Re: [PATCH] mm/vmalloc: lock contention optimization under multi-threading

From: rulinhuang
Date: Fri Feb 09 2024 - 06:49:52 EST


Hi Rezki, thanks so much for your review. Exactly, your suggestions
could effectively enhance the maintainability and readability of this
code change as well as the whole vmalloc implementation. To avoid the
partial initialization issue, we are trying to refine this patch by
separating insert_map_area(), the insertion of VA into the tree, from
alloc_map_area(), so that setup_vmalloc_vm() could be invoked between
them.

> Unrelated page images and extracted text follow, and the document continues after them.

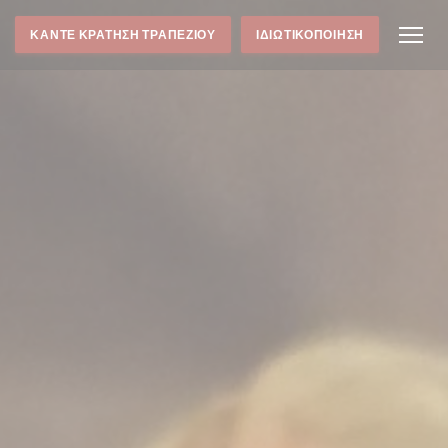
ΚΆΝΤΕ ΚΡΆΤΗΣΗ ΤΡΑΠΕΖΙΟΎ
ΙΔΙΩΤΙΚΟΠΟΊΗΣΗ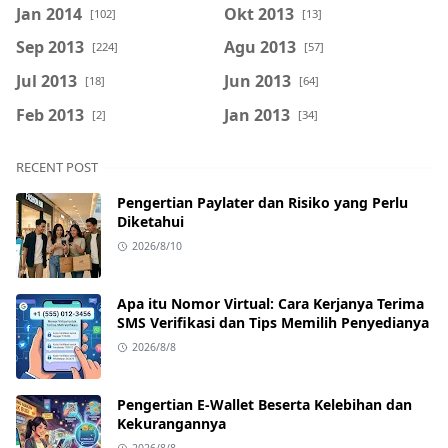
Jan 2014
Okt 2013
[102]
[13]
Sep 2013
Agu 2013
[224]
[57]
Jul 2013
Jun 2013
[18]
[64]
Feb 2013
Jan 2013
[2]
[34]
RECENT POST
Pengertian Paylater dan Risiko yang Perlu
Diketahui
2026/8/10
Apa itu Nomor Virtual: Cara Kerjanya Terima
SMS Verifikasi dan Tips Memilih Penyedianya
2026/8/8
Pengertian E-Wallet Beserta Kelebihan dan
Kekurangannya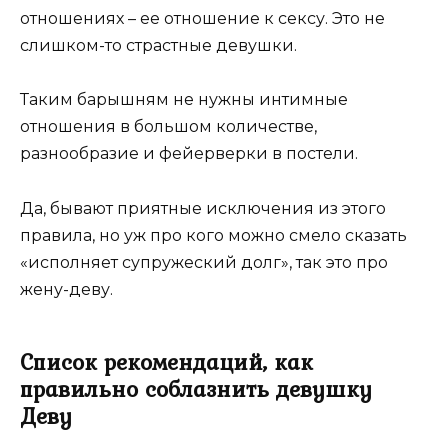
отношениях – ее отношение к сексу. Это не
слишком-то страстные девушки.
Таким барышням не нужны интимные
отношения в большом количестве,
разнообразие и фейерверки в постели.
Да, бывают приятные исключения из этого
правила, но уж про кого можно смело сказать
«исполняет супружеский долг», так это про
жену-деву.
Список рекомендаций, как
правильно соблазнить девушку
Деву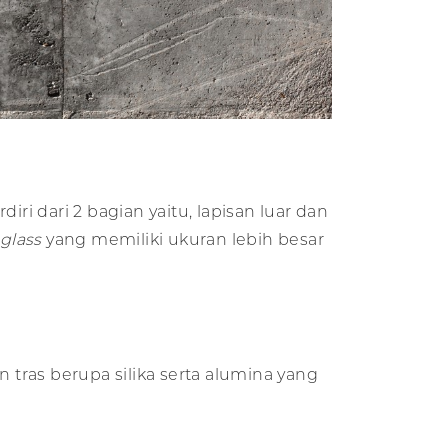
ri dari 2 bagian yaitu, lapisan luar dan
glass
yang memiliki ukuran lebih besar
tras berupa silika serta alumina yang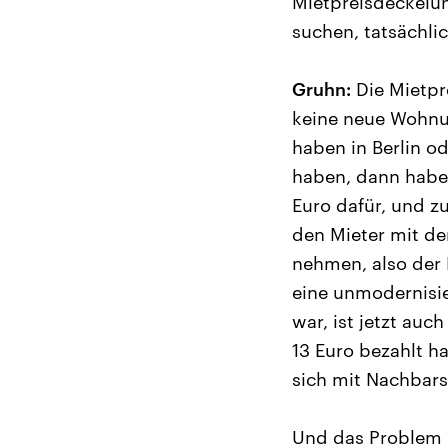
Mietpreisdeckelun
suchen, tatsächlic
Gruhn:
Die Mietpre
keine neue Wohnu
haben in Berlin o
haben, dann haben
Euro dafür, und z
den Mieter mit der
nehmen, also der 
eine unmodernisie
war, ist jetzt auc
13 Euro bezahlt ha
sich mit Nachbar
Und das Problem i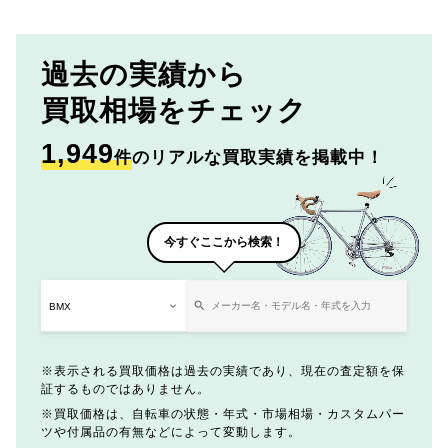
過去の実績から
買取相場をチェック
1,949
件
のリアルな買取実績を掲載中！
今すぐここから検索！
表示される買取価格は過去の実績であり、現在の査定額を保
証するものではありません。
買取価格は、自転車の状態・年式・市場相場・カスタムパー
ツや付属品の有無などによって変動します。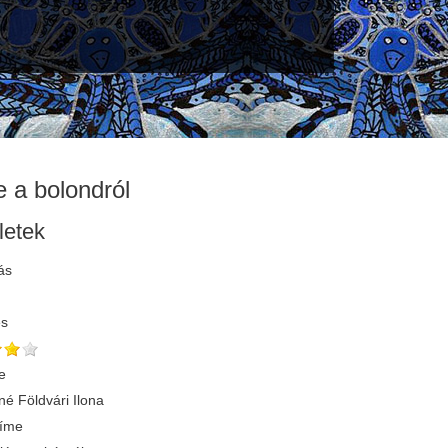
 a bolondról
letek
ás
és
e
né Földvári Ilona
címe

However, our initial trial ran into a boot-time error, which we
are still debugging, and it may take a little bit longer than expected
as the coming week is the public holiday of Lunar New Year in China.
We will share with you the latest version of patch once ready for your
review.
In the performance test, we firstly build stress-ng by following the
instructions from https://github.com/ColinIanKing/stress-ng, and then
launch the stressor for pthread (--pthread) for 30 seconds (-t 30) via
the below command:
/stress-ng -t 30 --metrics-brief --pthread -1 --no-rand-seed
The aggregated count of spawned threads per second (Bogo ops/s) is
taken as the score of this workload. We evaluated the performance
impact of this patch on the Ice Lake server with 40, 80, 120 and 160
online cores respectively. And as is shown in below figure, with
the expansion of online cores, this patch could relieve the
increasingly severe lock contention and achieve quite significant
performance improvement of around 5.5% at 160 cores.

vcpu number 40 80 120 160
patched/original 100.5% 100.8% 105.2% 105.5%

Thanks again for your help and please let us know if more details
are needed.